I breathed a sigh of relief as Vancha grinned at her and all three vampires chuckled. Feeling excluded but entirely better knowing that Vancha and Arra were not going to hold grudges against one another for the umpteenth time on our journey, I strode over to sit beside Harkat and Bear.

"...and if you hold him by his tail and drop him, he does a flip!" Bear was explaining to Harkat, as Milo fell head over heels through the air into Harkat's waiting grey hand.

"Okay, Bear," I said, interrupting before he could demonstrate Milo's next trick. "We're leaving soon. Why don't you give Milo a rest and put him back into your pocket, okay?"

"Okay," he said, taking the mouse back and sticking him in his pocket. Bear looked up at me and tilted his head. "Where are we going?" he asked. The kid had to hold a world record for asking questions, but this one, I could answer.

I smiled as I stood and gave him a tug back to his feet. "We're going to the circus."


A/N: Um. Hi. Remember me?

I can honestly say there is no excuse for the standstill on this, and I apologize to everyone who's waited for this update. Really, thank you so much if you're reading now, after all this time. I'm not even going to try bargaining for reviews, because that just seems wrong.

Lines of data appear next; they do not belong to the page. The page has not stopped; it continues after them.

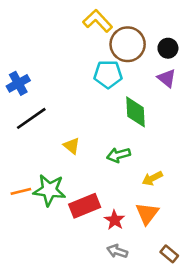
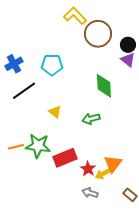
black circle: (168, 48) -> (128, 45), moved
cyan pentagon: (108, 74) -> (52, 65), moved
yellow arrow: (152, 178) -> (103, 174), moved

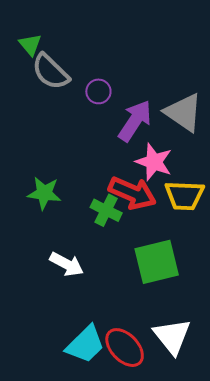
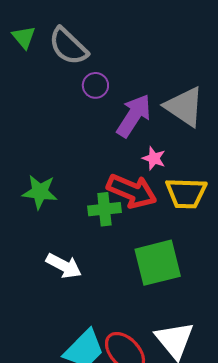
gray semicircle: (50, 72) -> (68, 46), moved
pink star: (154, 162) -> (154, 158), size x0.6
green cross: (106, 210) -> (104, 209), turned -32

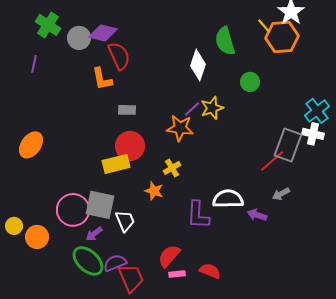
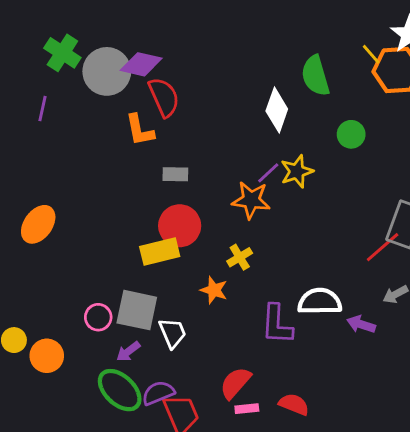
gray circle: (79, 38) -> (107, 71), size x1.4
pink circle: (73, 210) -> (98, 317), size x0.6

I know I've said this before, but I really am going to try to get this going again. This was a tough chapter for me to write, but I think now that this hurdle has been crossed, everything might be easier for me. It was a pretty rough chapter, definitely not my best, and I really struggled with it, but now that I'm back in the swing of writing, the next chapters should be better. With school in session now, hopefully writing will become my homework escape again :) Here's hoping I'll be writing more for all of you soon! Thanks for reading :)

P.S. Who's excited for 'Palace of the Damned'?